TASK INSTRUCTIONS
The records below are to be transcribed exactly from their first line to the line that has "from Kaibab Trai", inclusive, with every picture omitted.

Page-level text extractions

--- START ---

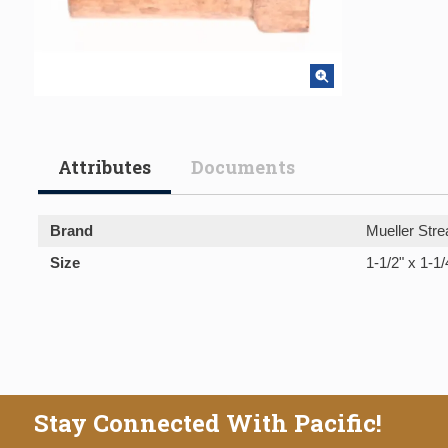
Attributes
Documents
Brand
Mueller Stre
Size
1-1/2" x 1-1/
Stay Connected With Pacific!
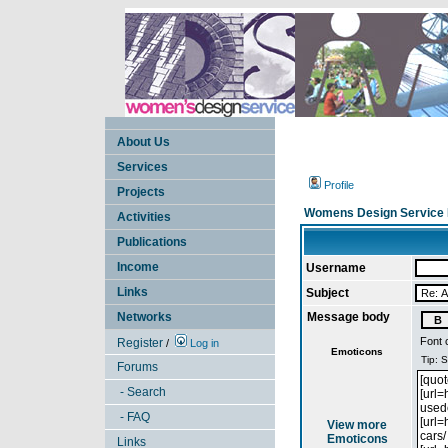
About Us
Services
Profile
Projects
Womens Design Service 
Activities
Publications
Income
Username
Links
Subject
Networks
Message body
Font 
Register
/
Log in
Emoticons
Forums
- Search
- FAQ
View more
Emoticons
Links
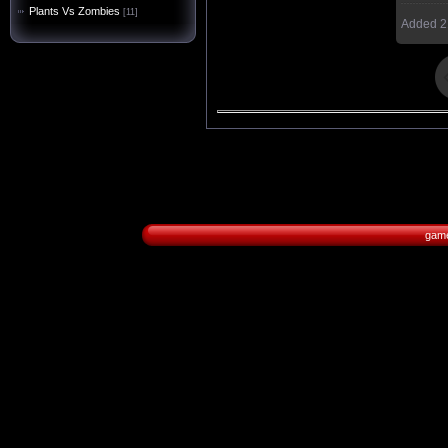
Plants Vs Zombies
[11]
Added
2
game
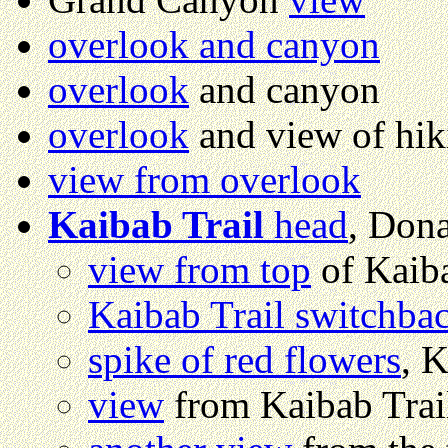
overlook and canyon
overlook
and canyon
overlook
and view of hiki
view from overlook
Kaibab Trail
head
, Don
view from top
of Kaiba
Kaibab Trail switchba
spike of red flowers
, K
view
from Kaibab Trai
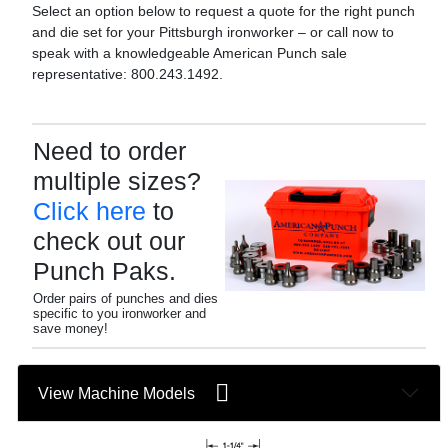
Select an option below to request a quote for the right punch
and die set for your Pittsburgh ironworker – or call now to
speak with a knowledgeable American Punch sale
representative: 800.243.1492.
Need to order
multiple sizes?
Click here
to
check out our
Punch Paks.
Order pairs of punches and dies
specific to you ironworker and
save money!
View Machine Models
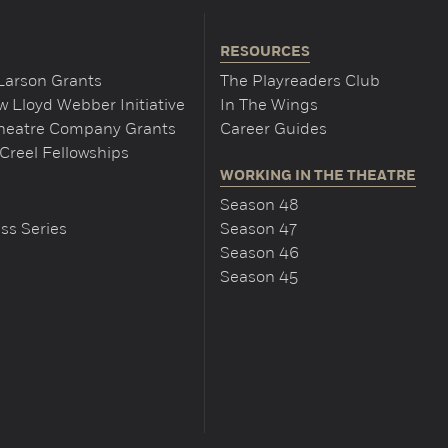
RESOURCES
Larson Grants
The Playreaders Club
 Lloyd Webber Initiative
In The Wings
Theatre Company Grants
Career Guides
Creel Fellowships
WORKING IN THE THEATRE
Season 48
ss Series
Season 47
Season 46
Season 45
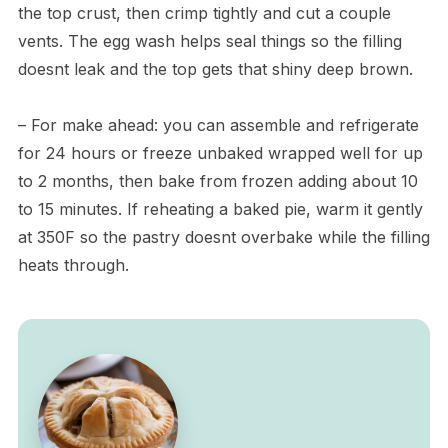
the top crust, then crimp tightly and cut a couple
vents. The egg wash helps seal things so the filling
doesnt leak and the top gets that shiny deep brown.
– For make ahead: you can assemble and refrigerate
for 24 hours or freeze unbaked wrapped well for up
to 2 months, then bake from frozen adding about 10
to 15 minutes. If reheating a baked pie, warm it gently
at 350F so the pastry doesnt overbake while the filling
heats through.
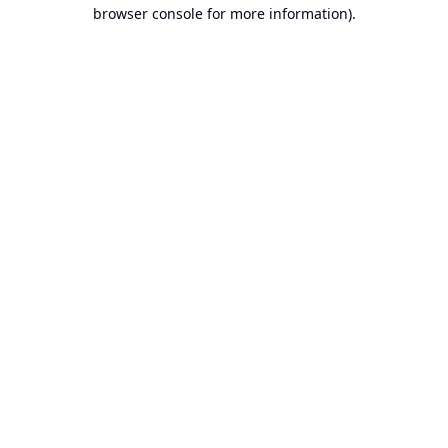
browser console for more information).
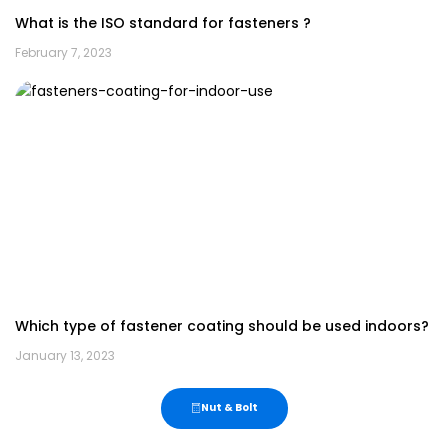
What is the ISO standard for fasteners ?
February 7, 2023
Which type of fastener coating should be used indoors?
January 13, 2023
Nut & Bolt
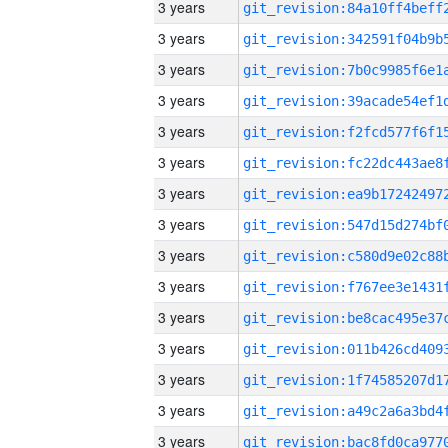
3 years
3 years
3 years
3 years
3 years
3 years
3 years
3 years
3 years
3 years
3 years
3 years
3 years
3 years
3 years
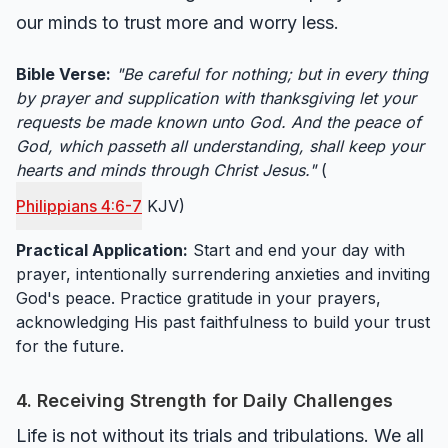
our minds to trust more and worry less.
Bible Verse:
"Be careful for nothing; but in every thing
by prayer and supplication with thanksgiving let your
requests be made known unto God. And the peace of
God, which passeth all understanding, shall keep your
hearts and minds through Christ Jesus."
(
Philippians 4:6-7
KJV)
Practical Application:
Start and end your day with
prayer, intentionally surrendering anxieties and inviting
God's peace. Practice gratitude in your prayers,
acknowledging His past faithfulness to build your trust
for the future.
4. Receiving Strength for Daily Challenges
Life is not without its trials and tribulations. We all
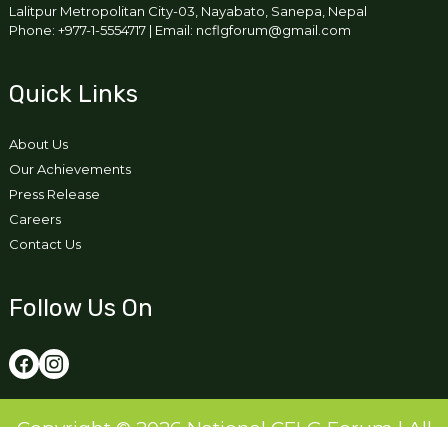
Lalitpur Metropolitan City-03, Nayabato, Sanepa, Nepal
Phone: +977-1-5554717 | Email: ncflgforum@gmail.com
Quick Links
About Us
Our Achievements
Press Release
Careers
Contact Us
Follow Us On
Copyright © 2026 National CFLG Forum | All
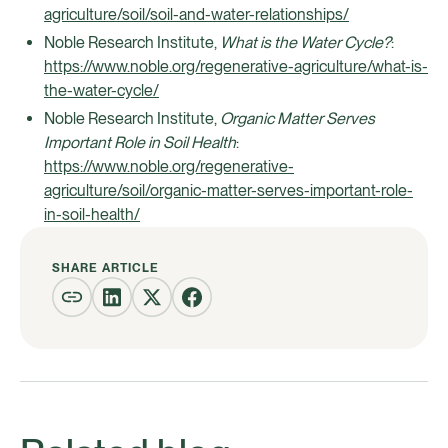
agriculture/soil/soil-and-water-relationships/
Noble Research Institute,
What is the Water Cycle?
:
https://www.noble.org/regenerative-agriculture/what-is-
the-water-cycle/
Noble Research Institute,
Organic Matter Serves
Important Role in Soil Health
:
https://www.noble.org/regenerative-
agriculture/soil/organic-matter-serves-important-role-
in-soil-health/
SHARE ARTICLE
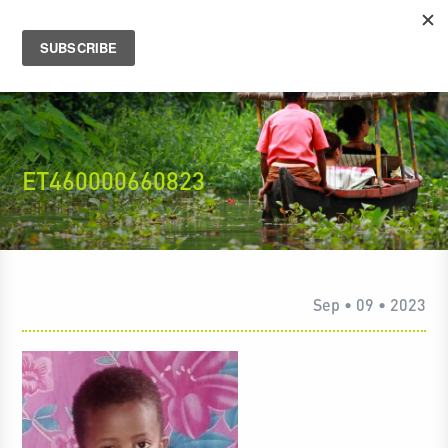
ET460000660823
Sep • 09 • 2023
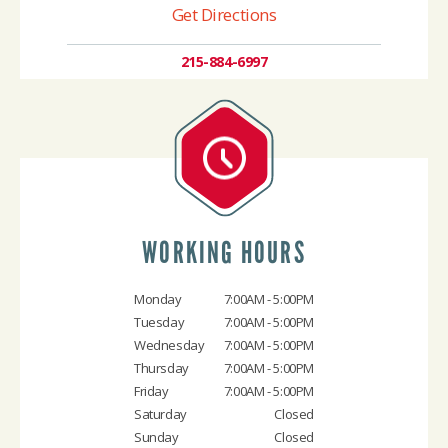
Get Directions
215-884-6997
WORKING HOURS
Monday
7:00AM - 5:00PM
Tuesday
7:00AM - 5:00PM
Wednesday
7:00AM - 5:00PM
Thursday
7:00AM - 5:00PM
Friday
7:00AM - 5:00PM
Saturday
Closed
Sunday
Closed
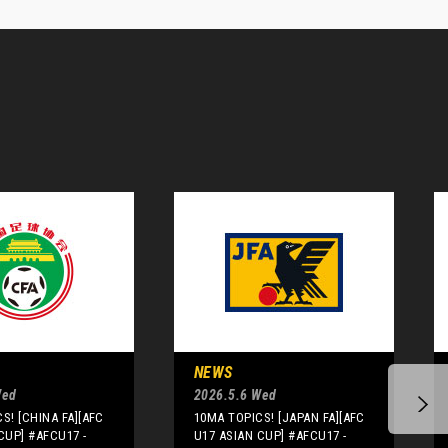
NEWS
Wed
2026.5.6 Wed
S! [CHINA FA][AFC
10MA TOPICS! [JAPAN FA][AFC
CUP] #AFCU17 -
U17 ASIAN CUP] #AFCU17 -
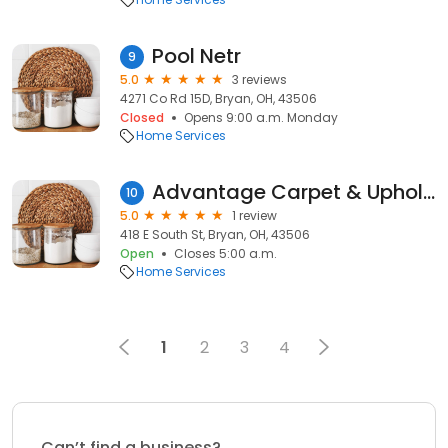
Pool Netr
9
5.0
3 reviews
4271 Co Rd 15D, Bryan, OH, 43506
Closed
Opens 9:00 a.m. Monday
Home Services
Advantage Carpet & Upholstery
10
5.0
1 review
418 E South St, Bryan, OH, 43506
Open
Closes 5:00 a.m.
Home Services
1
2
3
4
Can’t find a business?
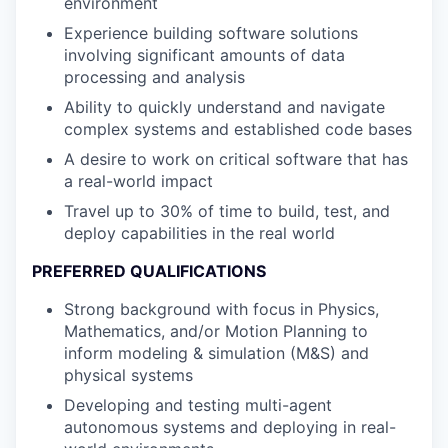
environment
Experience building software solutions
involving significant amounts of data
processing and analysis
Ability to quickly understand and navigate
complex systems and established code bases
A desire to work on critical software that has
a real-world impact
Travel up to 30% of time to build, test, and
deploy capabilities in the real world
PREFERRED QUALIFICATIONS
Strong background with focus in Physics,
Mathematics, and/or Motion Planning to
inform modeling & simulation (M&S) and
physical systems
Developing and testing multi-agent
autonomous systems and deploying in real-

--- END ---

EXPECTED OUTPUT
Attributes
Documents
Brand
Mueller Stre
Size
1-1/2" x 1-1/
Stay Connected With Pacific!
About Us
Services
Profile
Projects
Womens Design Service 
Activities
Publications
Income
Username
Links
Subject
Networks
Message body
Font 
Register
/
Log in
Emoticons
Forums
- Search
- FAQ
View more
Emoticons
Links
Plants Vs Zombies
[11]
Added
2
game
overlook and canyon
overlook
and canyon
overlook
and view of hiki
view from overlook
Kaibab Trail
head
, Don
view from top
of Kaiba
Kaibab Trail switchba
spike of red flowers
, K
view
from Kaibab Trai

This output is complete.